A água deve estar esterilizada e a uma temperatura de entre 34º e 37°C, a água muito quente pode causar hipotensão e a água fria não ajuda para que a mulher relaxe. Pode estar submersa até o peito, mas dependerá da banheira que é utilizada.

Se você optar por fazer o parto em casa, é necessário a presença de uma parteira e a possibilidade de ir para o hospital mais próximo em caso de emergência.
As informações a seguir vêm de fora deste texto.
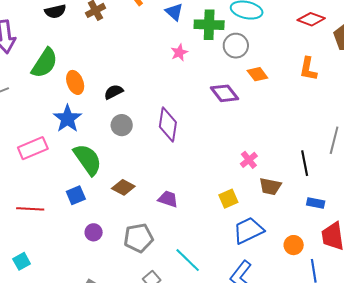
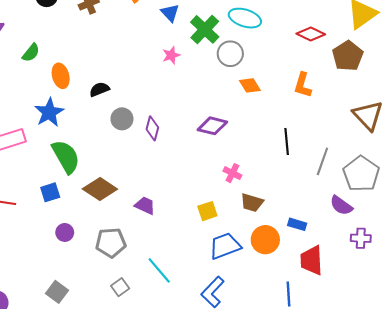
green cross: (209, 25) -> (205, 29), turned 36
green semicircle: (45, 63) -> (31, 53), size x0.6
purple diamond: (225, 93) -> (212, 126), moved, turned -44
purple diamond: (168, 124) -> (152, 128), size x0.7
gray circle: (122, 125) -> (122, 119), moved
pink cross: (249, 160) -> (232, 173), turned -30
black line: (305, 163) -> (287, 142), moved
brown diamond: (123, 187) -> (100, 189), size x1.4
orange circle: (294, 245) -> (265, 240), moved, size x1.4

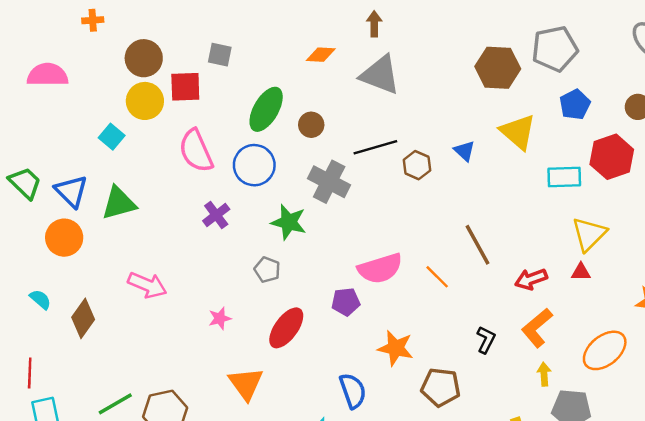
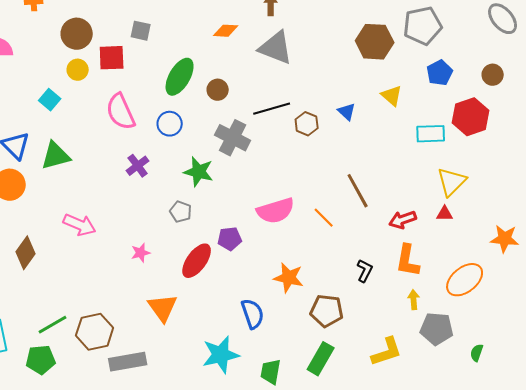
yellow circle: (145, 101) -> (78, 70), size x0.7
yellow triangle: (518, 132) -> (392, 96), size x0.7
blue circle: (254, 165) -> (170, 124), size x0.7
purple pentagon: (346, 302) -> (230, 239), moved
orange L-shape: (537, 328) -> (408, 261), turned -40

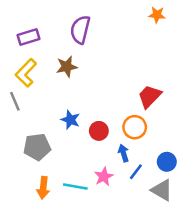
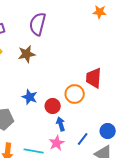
red trapezoid: (149, 96) -> (94, 78), turned -40
orange circle: (135, 127) -> (75, 94), moved
blue arrow: (124, 153) -> (61, 124), moved

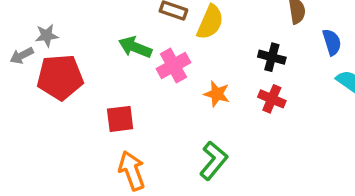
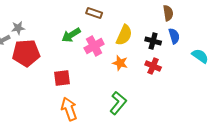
yellow semicircle: (210, 22) -> (124, 35), moved
blue semicircle: (332, 42) -> (174, 36), moved
green arrow: (135, 47) -> (71, 35), turned -54

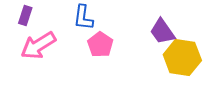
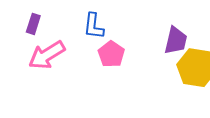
purple trapezoid: (162, 32) -> (176, 41), turned -132

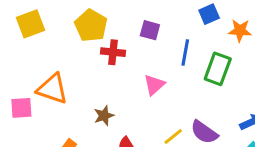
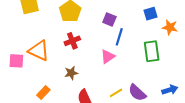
red cross: (113, 52) -> (72, 41), moved, turned -35
blue line: (185, 52) -> (119, 37), moved
green rectangle: (218, 69) -> (152, 51), turned -35

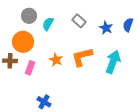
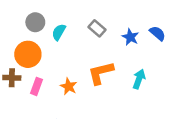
blue semicircle: (128, 25) -> (158, 33), turned 112
orange star: (56, 60) -> (69, 86), moved
cyan arrow: (113, 62) -> (139, 79), size x0.7

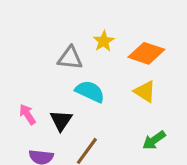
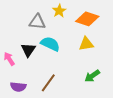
yellow triangle: (145, 91) -> (86, 44), turned -42
black triangle: (61, 120) -> (28, 50), moved

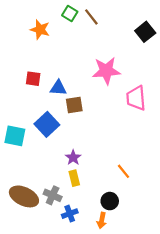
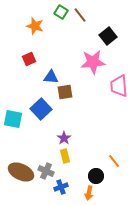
black square: (145, 32) -> (108, 36), moved
red square: (33, 79) -> (29, 59), moved, turned -32
orange line: (123, 171) -> (114, 161), moved

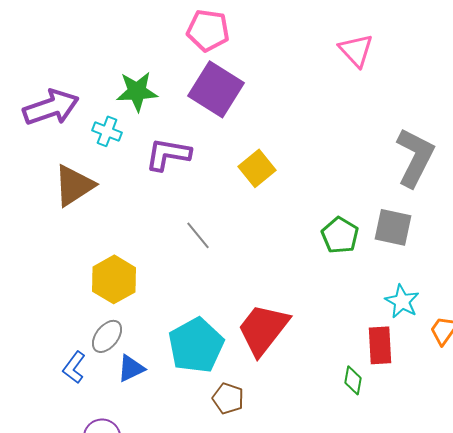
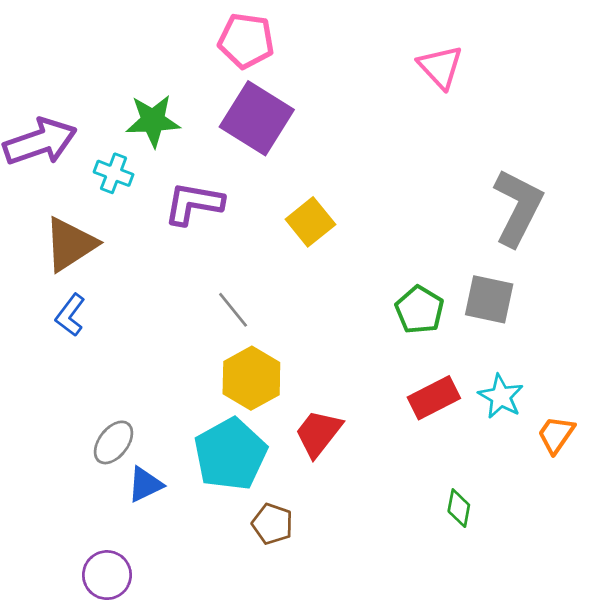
yellow hexagon: (114, 279) -> (251, 378), moved
red trapezoid: (263, 329) -> (318, 433), size x0.7
red rectangle: (380, 345) -> (434, 398), moved, turned 66
blue L-shape: (74, 367) -> (70, 315), moved
green diamond: (353, 380) -> (459, 508), moved

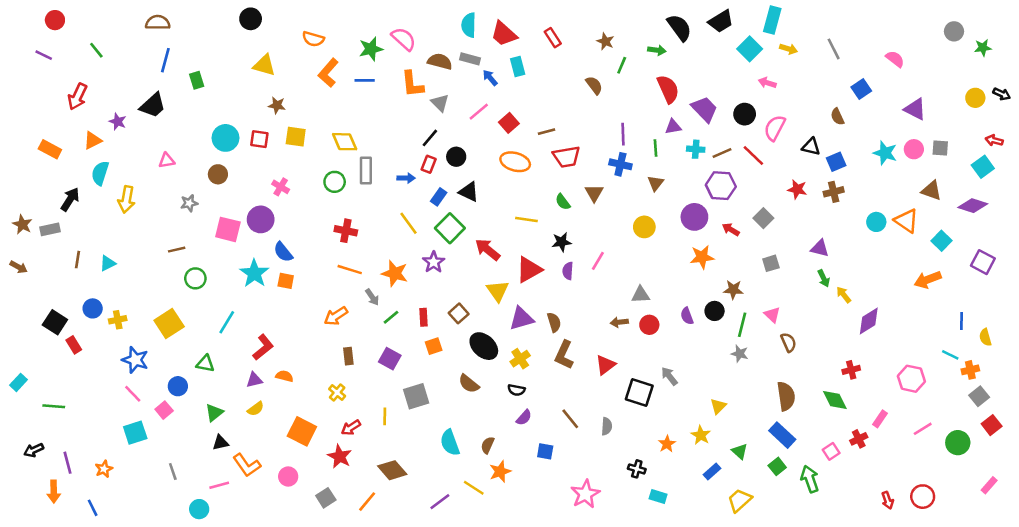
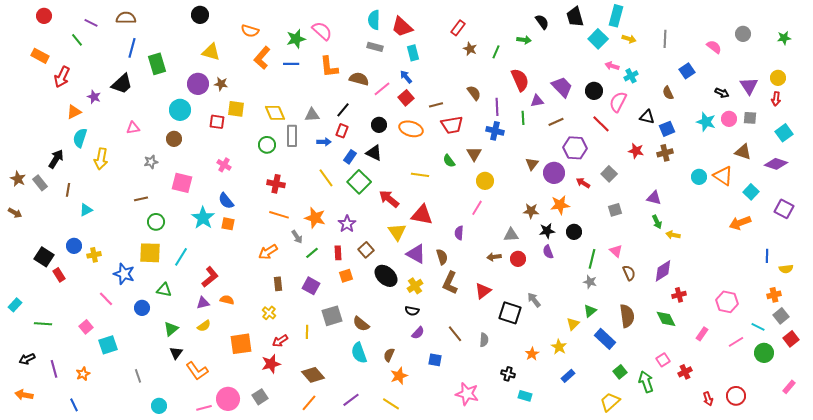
black trapezoid: (721, 21) -> (575, 17), turned 105
black semicircle: (679, 28) -> (542, 22), size x0.7
gray circle: (954, 31) -> (743, 34), moved
red rectangle: (553, 38) -> (458, 28), moved, turned 70
brown star: (605, 41) -> (470, 49), moved
gray line: (834, 49) -> (665, 39), turned 30
purple line: (44, 55) -> (91, 23), moved
brown semicircle: (440, 61) -> (359, 79), moved
blue arrow: (490, 78) -> (406, 77), moved
green rectangle: (197, 80) -> (157, 64), size x1.5
brown semicircle: (594, 85) -> (474, 93), moved
red semicircle: (668, 89) -> (520, 80), moved
black arrow: (1002, 94) -> (722, 93), moved
gray triangle: (440, 103) -> (312, 115), moved, turned -49
purple triangle: (915, 109) -> (749, 86), moved, turned 30
red square: (259, 139) -> (217, 122), moved
red arrow: (994, 140) -> (776, 99), moved, turned -96
orange rectangle: (50, 149) -> (40, 56), moved
cyan cross: (696, 149) -> (631, 76), moved, turned -32
brown line: (722, 153) -> (556, 122), moved
black circle: (456, 157) -> (379, 125), moved
brown triangle: (656, 183) -> (532, 164), moved
pink cross: (281, 187) -> (224, 165), moved
purple circle: (261, 219) -> (198, 84), moved
yellow circle: (644, 227) -> (485, 181), moved
gray rectangle: (50, 229) -> (40, 183), turned 63
black star: (562, 242) -> (547, 231), moved
brown line: (78, 260) -> (68, 190), moved
purple star: (434, 262) -> (347, 224), moved
red triangle: (529, 270) -> (422, 215), turned 40
purple semicircle: (568, 271) -> (459, 233), moved
brown star: (733, 290) -> (531, 211), moved
yellow arrow: (844, 295) -> (673, 235), turned -40
black circle: (715, 311) -> (574, 232), moved
purple triangle: (521, 318) -> (416, 254), turned 45
purple diamond: (869, 321) -> (663, 271), moved
yellow square: (169, 324) -> (150, 253), moved, turned 35
yellow semicircle: (985, 337) -> (786, 269), turned -80
cyan line: (950, 355) -> (758, 327), moved
blue star: (135, 360) -> (124, 274), moved
brown semicircle: (469, 384) -> (361, 324), moved
pink line: (133, 394) -> (106, 299), moved
pink square: (164, 410) -> (86, 327), moved
orange square: (302, 431) -> (241, 344), turned -35
blue rectangle: (782, 435) -> (605, 339), moved
red cross: (859, 439) -> (685, 372), moved
black triangle: (220, 443) -> (176, 353), turned -40
green triangle: (740, 451) -> (590, 311), moved, turned 40
red star: (340, 456) -> (271, 364), turned 30
pink circle: (288, 476) -> (228, 399), moved, size x1.5
pink line: (219, 485) -> (204, 408), moved
yellow line: (474, 488) -> (391, 404), moved
orange arrow: (54, 492) -> (24, 395), moved, turned 102
pink star: (585, 494) -> (467, 394), turned -30
yellow trapezoid: (740, 500) -> (610, 402), moved
orange line: (367, 502) -> (309, 403), moved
Apesar de que o parto na água apenas é recomendado em gestações normais e de baixo risco, podem surgir certas complicações no momento do parto para as quais é preciso estar preparado. Uma das desvantagens deste tipo de parto é o tempo que leva a mulher para sair da banheira para atender às emergências.

Existem muitos hospitais que oferecem a possibilidade de ter um parto na água. Neste caso, a mulher poderá ter o parto na água e em caso de emergência ser atendida rapidamente por pessoal médico.

Benefícios e Riscos do Parto na Água

Existem diversas opiniões sobre os benefícios e riscos de um parto natural. De acordo com pesquisas os benefícios para a mulher na primeira etapa estão comprovados, são reduzidos os desconfortos e ajuda na dilatação. Não se conhecem os dados sobre os benefícios na segunda etapa onde se produz o nascimento do bebê e existe um número mínimo de casos onde o bebê teve complicações graves. A mulher será quem vai tomar a decisão de realizar todo o processo na água, ou apenas a primeira parte. Por isso, considera-se necessário que sejam informados os riscos que podem ocorrer durante o nascimento na água.